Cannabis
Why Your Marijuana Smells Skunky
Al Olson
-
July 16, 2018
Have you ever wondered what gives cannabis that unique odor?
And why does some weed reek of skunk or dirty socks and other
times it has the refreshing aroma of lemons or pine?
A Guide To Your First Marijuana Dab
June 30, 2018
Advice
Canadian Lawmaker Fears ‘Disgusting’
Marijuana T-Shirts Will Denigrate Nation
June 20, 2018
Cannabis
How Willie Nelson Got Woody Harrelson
--------------------------------
■ What is being asked ■
Every line of the data must be written out again word for word.

■ Output of the exercise ■
Cannabis
Why Your Marijuana Smells Skunky
Al Olson
-
July 16, 2018
Have you ever wondered what gives cannabis that unique odor?
And why does some weed reek of skunk or dirty socks and other
times it has the refreshing aroma of lemons or pine?
A Guide To Your First Marijuana Dab
June 30, 2018
Advice
Canadian Lawmaker Fears ‘Disgusting’
Marijuana T-Shirts Will Denigrate Nation
June 20, 2018
Cannabis
How Willie Nelson Got Woody Harrelson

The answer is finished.